Three pieces of advice that apply to everyone thinking about or actively shopping for a mortgage:
- Shop for the best terms
- Compare Options
- Negotiate for even better terms
The Mortgage Shopping Process
Just like you can buy the food or clothing from a big box or discount store, the same is true of mortgages. Getting the best value means seeing what each type of “store” has to offer. When it comes to mortgages, they are “sold” by several types of lenders:
- Credit unions
- Mortgage companies
- Commercial banks
- Mortgage brokers (represent several companies)
There are also hybrids of the above, where a lender might also act as a broker.
Your real estate agent can also direct you to one of the above.

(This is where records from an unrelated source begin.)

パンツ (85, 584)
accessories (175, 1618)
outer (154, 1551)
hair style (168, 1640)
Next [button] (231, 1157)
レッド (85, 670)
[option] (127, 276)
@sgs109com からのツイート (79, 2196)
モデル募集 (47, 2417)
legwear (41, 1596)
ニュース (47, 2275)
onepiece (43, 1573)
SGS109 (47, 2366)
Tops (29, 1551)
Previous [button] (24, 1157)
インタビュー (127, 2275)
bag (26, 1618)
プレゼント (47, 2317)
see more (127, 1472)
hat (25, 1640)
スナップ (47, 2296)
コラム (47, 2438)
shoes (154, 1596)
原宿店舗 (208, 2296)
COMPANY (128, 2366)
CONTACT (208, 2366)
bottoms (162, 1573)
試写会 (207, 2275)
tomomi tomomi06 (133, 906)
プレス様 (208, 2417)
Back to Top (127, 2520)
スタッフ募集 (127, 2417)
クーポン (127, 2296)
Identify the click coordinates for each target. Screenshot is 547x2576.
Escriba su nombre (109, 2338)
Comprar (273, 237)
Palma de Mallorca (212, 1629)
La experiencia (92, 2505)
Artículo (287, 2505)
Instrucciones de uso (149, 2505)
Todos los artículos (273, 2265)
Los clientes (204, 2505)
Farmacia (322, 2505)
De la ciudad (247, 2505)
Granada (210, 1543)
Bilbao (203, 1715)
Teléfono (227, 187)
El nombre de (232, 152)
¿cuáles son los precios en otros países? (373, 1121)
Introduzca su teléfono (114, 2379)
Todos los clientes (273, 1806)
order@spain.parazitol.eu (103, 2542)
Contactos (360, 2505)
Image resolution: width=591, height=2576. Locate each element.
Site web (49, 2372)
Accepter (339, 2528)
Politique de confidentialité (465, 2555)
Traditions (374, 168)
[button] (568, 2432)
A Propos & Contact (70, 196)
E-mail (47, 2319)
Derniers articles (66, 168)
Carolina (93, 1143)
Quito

This is often a way to get a preferred rate that you could not have gotten from the same institution on your own. Do not assume that just because you have been loyal to a bank for all of your business that they will give you the best rate. As was the case with this article’s author, he ended up using his savings bank but had to work with a referral from his real estate agent to get a better rate.
Check the Reviews
Referrals count when shopping for a mortgage. Check reliable websites such as these BBB (the Better Business Bureau) reviews for Freedom Mortgage. Research shows that 82% of people see the value in reading reviews.
Ask about Fees
Be sure to ask your lender or broker how they are going to be paid. Brokers are often paid fees that could be tacked on to your closing costs. Do not assume that just because you are in a bank that they are a lender. Don’t be afraid of broker fees if the mortgage they are offering is at a lower rate than a mortgage without fees.
Mortgage Cost Comparison Checklist
Do not compare mortgages by only looking at the monthly payment (although that is important.) Be sure to compare:
- Monthly payment
- Loan Term
- Type of loan (adjustable or fixed)
- If adjustable, determine how the rates will change when interest rates fall and rise.
- Interest Rates (ask if rates are quoted for the day or week)
- Points are another term for fees that are due the broker or lender. Sometimes to lower the interest rate you will need to pay more points. It makes sense that if you pay higher fees, the bank is making more money up front enabling them to charge less for the loan.
- Convert points into a dollar amount, so you fully understand what you are paying. Your broker or lender would gladly do this for you.
- Fees: not every mortgage will have all of these fees or will combine multiple fees into one number. If you cannot get an estimate, use a different lender or broker.
- Application fee
- Appraisal fee
- Loan Originating
- Closing costs
- APR (annual percentage rate): This is percentage rate that incorporates any fees paid to the broker, points, and any other charges. The number itself is the annual interest rate.
Some fees can be avoided with a “no cost” mortgage. Check the interest rate since the “fees” could be charged in the form of a higher interest rate.
Most lenders will require a down payment equal to 20% of the home price. If they require less than 20%, it is common to require the buyer to purchase insurance called PMI (private mortgage insurance). Some government programs require smaller down payments.
As you pay off your mortgage, and as the value of your home increases, you may be able to stop paying for the insurance.
Negotiating for the Best Deal
Do not be shy when playing one lender against another. Like any business, a mortgage lender has a quote to fill and under certain circumstances may be willing to extend a better offer.
Ask for an itemized list of all fees so that you can ask for individual line items to be reduced or waived. Once you land on a price you like, ask the lender to “lock-in” the quote. Some lenders will charge a “lock-in” fee. Lock-ins do not always work in your favor since if rates decline you will not see your rate decline.
Mortgages and Bad Credit
Do not feel that you need to hide any credit problems. Mainstream lenders will often overlook problems such as unemployment. Request a credit report from one of the credit reporting agencies and proactively address any issues with the mortgage lender. Credit reporting agencies include Equifax, Experian, and TransUnion.